# Work order
Set down exactly the lines from the one containing "for further announcements soon!)." through the last line of the data below, and no others.

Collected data
▼▼▼

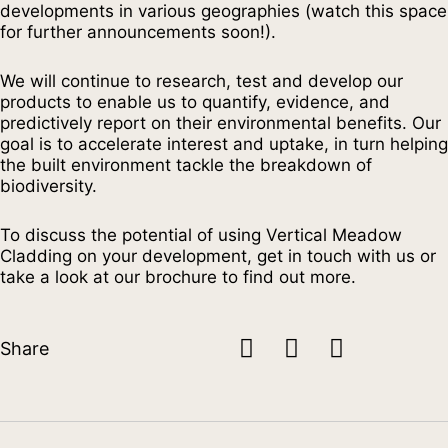
developments in various geographies (watch this space
for further announcements soon!).
We will continue to research, test and develop our
products to enable us to quantify, evidence, and
predictively report on their environmental benefits. Our
goal is to accelerate interest and uptake, in turn helping
the built environment tackle the breakdown of
biodiversity.
To discuss the potential of using Vertical Meadow
Cladding on your development, get in touch with us or
take a look at our brochure to find out more.
Share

▲▲▲

# Exercise output
for further announcements soon!).
We will continue to research, test and develop our
products to enable us to quantify, evidence, and
predictively report on their environmental benefits. Our
goal is to accelerate interest and uptake, in turn helping
the built environment tackle the breakdown of
biodiversity.
To discuss the potential of using Vertical Meadow
Cladding on your development, get in touch with us or
take a look at our brochure to find out more.
Share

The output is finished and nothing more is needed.